§ **Problem to work on**
Search the records below for the word "Mastercard", then return every line where it appears.
Start of Extracted data
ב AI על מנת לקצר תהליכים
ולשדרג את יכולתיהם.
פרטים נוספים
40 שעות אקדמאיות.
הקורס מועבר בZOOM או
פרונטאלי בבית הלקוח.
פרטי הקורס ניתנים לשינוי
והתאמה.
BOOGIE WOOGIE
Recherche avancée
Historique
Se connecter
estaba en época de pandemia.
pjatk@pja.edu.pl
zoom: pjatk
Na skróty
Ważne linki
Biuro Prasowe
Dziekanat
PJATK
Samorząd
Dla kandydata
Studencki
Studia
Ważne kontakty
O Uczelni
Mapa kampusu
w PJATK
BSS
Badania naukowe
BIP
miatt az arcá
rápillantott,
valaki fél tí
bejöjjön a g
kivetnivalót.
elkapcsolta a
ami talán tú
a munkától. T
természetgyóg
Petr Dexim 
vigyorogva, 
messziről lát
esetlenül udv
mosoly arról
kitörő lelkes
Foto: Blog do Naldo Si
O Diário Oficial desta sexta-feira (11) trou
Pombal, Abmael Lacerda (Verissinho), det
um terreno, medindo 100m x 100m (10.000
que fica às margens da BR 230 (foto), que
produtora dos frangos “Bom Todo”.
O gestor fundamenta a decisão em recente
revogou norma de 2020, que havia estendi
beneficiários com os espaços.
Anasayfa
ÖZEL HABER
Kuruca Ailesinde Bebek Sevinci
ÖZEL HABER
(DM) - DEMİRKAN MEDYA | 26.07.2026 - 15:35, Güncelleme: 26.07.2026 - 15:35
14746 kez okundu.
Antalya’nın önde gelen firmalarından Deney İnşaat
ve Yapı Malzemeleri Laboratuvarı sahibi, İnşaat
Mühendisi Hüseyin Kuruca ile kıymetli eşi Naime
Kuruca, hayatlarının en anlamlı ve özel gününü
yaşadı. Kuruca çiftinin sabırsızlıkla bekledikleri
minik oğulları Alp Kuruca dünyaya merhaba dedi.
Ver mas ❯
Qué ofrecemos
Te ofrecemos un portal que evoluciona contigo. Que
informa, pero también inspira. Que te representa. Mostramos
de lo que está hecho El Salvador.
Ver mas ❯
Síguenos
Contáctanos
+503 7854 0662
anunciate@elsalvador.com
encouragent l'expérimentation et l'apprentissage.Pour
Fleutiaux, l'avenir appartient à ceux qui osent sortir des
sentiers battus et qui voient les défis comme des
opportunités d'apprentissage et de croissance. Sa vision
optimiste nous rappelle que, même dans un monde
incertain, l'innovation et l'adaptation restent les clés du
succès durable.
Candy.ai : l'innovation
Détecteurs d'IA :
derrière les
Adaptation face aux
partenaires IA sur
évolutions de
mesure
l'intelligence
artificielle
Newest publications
End of Extracted data
Start of Extracted data
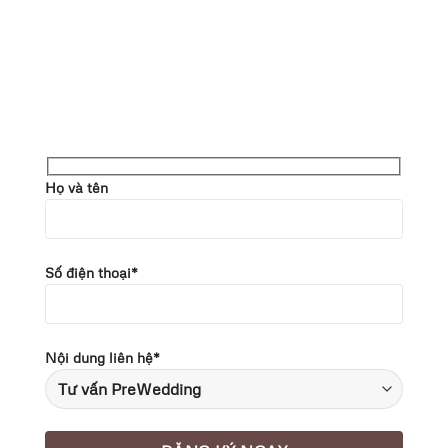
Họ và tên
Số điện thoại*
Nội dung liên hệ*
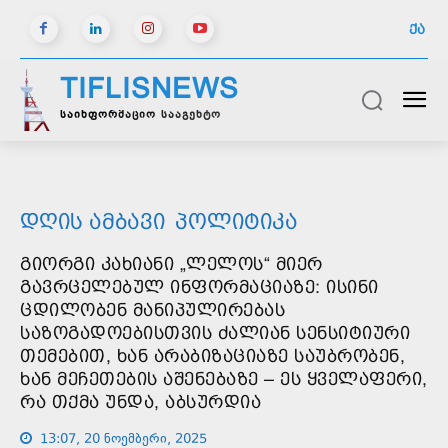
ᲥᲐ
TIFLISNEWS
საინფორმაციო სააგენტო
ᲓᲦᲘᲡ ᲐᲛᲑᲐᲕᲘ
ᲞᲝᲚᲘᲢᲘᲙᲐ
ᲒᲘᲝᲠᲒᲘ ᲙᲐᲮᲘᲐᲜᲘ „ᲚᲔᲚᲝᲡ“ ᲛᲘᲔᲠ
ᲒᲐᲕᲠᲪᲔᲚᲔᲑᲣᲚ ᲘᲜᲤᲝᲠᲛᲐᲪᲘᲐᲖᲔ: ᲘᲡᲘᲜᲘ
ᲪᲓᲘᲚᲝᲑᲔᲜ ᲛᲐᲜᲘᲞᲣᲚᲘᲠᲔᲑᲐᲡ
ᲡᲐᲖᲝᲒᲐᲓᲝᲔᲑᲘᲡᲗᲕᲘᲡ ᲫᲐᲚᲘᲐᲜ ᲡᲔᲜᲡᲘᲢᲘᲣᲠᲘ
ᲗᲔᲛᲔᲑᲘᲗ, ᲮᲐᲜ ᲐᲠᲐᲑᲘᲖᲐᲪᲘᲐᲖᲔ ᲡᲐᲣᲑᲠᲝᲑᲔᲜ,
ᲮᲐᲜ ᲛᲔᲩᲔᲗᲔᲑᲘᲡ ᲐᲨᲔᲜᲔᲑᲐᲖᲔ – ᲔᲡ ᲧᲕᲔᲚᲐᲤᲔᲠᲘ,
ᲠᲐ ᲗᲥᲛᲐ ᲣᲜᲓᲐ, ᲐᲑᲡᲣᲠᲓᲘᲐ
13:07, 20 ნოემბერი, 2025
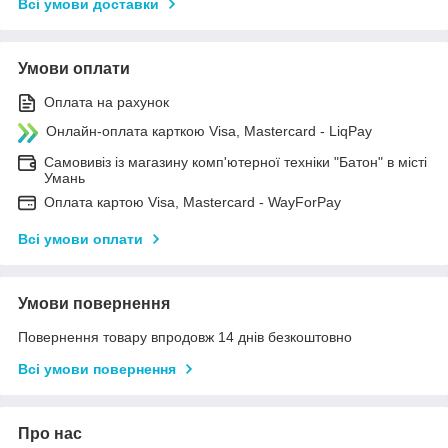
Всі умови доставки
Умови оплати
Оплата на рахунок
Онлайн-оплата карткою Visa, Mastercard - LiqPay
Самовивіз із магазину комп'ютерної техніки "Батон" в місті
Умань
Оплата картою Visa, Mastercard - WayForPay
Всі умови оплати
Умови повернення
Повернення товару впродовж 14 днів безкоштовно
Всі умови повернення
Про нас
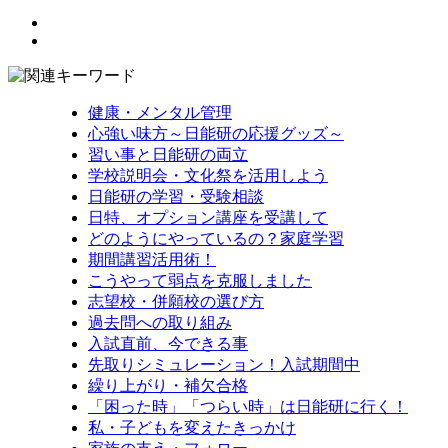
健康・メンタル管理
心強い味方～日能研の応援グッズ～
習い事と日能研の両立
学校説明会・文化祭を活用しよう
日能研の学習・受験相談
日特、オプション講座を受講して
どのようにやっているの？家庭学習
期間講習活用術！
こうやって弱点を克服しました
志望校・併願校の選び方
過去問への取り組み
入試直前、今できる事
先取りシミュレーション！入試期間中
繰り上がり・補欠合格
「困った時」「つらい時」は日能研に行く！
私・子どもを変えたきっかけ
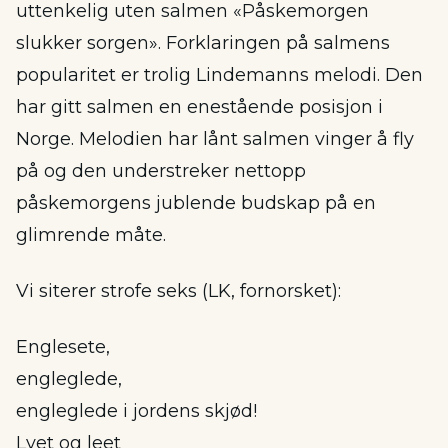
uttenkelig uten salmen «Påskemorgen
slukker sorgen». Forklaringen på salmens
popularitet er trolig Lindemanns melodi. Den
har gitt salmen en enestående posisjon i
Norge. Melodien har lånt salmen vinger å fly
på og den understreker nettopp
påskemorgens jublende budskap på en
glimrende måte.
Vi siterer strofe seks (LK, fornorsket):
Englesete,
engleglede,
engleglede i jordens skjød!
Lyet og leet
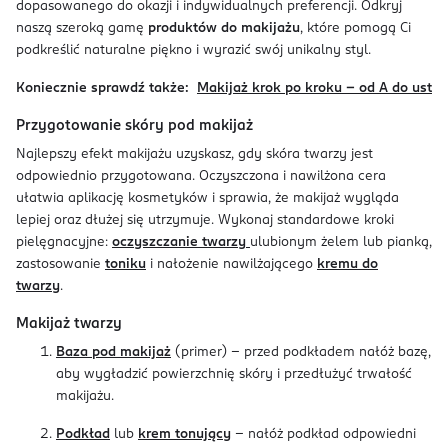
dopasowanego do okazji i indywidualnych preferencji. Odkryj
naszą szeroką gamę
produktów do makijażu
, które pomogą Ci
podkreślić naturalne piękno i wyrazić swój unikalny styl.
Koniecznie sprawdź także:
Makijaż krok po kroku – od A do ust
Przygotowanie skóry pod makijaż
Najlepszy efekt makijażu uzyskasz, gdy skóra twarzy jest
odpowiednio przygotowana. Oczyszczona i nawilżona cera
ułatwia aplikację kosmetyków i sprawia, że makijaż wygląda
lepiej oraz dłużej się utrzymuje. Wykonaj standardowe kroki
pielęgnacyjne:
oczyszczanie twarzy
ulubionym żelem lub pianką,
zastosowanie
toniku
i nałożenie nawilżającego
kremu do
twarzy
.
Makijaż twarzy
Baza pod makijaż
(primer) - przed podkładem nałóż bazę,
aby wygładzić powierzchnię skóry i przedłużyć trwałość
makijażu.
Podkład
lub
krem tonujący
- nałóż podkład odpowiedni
End of Extracted data
Start of Extracted data
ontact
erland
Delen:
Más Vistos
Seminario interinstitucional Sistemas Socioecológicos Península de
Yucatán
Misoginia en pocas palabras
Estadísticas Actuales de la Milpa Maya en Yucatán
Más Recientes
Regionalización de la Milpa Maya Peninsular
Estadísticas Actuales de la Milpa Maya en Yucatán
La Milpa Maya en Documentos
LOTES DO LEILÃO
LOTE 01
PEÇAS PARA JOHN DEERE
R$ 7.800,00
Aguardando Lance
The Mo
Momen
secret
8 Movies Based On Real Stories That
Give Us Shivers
End of Extracted data
§ **Answer box**
Онлайн-оплата карткою Visa, Mastercard - LiqPay
Оплата картою Visa, Mastercard - WayForPay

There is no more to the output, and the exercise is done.